30 October 2014
The Dnipropetrovsk City Council voted on Oct. 29 to liquidate eight district councils and their executive bodies, reported on his Facebook page Borys Filatov, the deputy head of the state oblast administration. In their place, he proposed creating two or three prefectures and said he’d present a municipal reforms proposal.
Interior Minister Arsen Avakov said on his Facebook page on Oct. 29 that he has dismissed a total of 91 supervisors, both locally and in Kyiv, as part of the lustration process. Among those dismissed were eight generals, he reported, as well as directors of regional police stations, the Security Service Department and traffic police. He said he is continuing to develop a new personnel philosophy for the police department.
Zenon Zawada: This is the latest wave of dismissals announced by a minister since the president signed the lustration law in early October. As all the lustration declarations, this one appears encouraging but deserves deeper inquiry as to who is being dismissed in particular and on what conditions.
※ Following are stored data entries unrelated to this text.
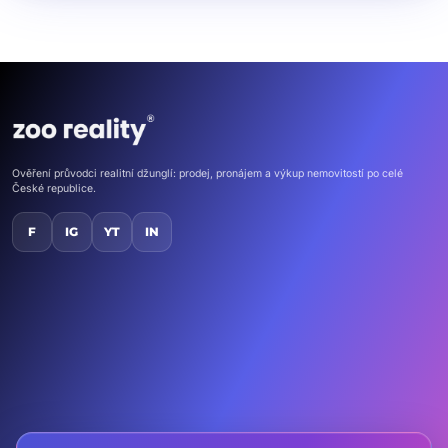
Ověření průvodci realitní džunglí: prodej, pronájem a výkup nemovitostí po celé
České republice.
F
IG
YT
IN
Domů
Nemovitosti
Kontakt
Chci vlastní ZOO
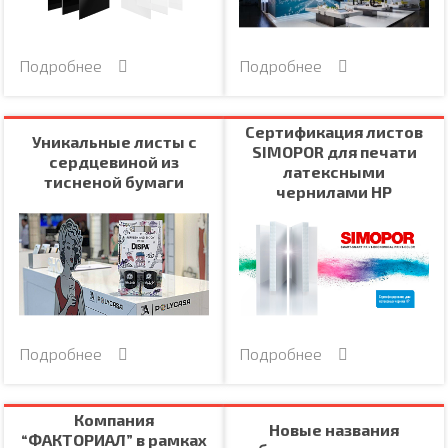
Подробнее
Подробнее
Сертификация листов
Уникальные листы с
SIMOPOR для печати
сердцевиной из
латексными
тисненой бумаги
чернилами HP
Подробнее
Подробнее
Компания
Новые названия
“ФАКТОРИАЛ” в рамках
The decision in Dnipropetrovsk, Ukraine’s fourth-largest city, is a more concrete reform that offers more of a foundation to be optimistic. Yet the state body that poses just as many bureaucratic hurdles, if not more, is the state oblast and district administration system, which Filatov himself represents. This system serves as the representative body of the Presidential Administration in Ukraine’s oblasts and districts, which we view as unnecessary and needing significant, immediate reduction.